Data excerpts:
============
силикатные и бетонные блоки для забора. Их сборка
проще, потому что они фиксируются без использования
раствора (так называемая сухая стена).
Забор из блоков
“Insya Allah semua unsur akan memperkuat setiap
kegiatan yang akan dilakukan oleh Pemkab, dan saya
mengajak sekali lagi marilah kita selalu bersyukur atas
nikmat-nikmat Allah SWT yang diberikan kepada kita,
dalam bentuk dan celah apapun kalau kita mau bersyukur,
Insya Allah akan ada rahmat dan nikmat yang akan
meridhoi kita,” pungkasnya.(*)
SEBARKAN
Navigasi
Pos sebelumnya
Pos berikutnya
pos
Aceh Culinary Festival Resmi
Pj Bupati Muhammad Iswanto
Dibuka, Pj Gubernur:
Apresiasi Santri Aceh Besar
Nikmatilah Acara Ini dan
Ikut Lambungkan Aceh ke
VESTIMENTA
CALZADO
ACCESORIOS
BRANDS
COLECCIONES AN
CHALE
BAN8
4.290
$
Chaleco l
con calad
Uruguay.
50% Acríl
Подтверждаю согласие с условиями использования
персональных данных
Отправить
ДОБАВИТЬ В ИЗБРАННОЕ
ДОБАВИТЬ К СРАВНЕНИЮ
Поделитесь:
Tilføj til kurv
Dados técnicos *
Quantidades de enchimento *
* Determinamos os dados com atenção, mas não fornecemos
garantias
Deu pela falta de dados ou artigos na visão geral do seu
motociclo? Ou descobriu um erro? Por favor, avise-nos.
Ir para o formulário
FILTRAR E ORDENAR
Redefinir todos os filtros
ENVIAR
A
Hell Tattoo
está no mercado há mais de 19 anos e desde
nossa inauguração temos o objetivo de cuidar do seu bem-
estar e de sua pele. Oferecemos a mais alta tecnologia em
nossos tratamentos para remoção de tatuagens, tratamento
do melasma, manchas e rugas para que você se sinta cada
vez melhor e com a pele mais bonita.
============
WHAT YOU ARE ASKED TO DO: Determine the number of lines in the data above that include the word "Allah", then answer with that number alone.

THE COMPLETED TASK: 3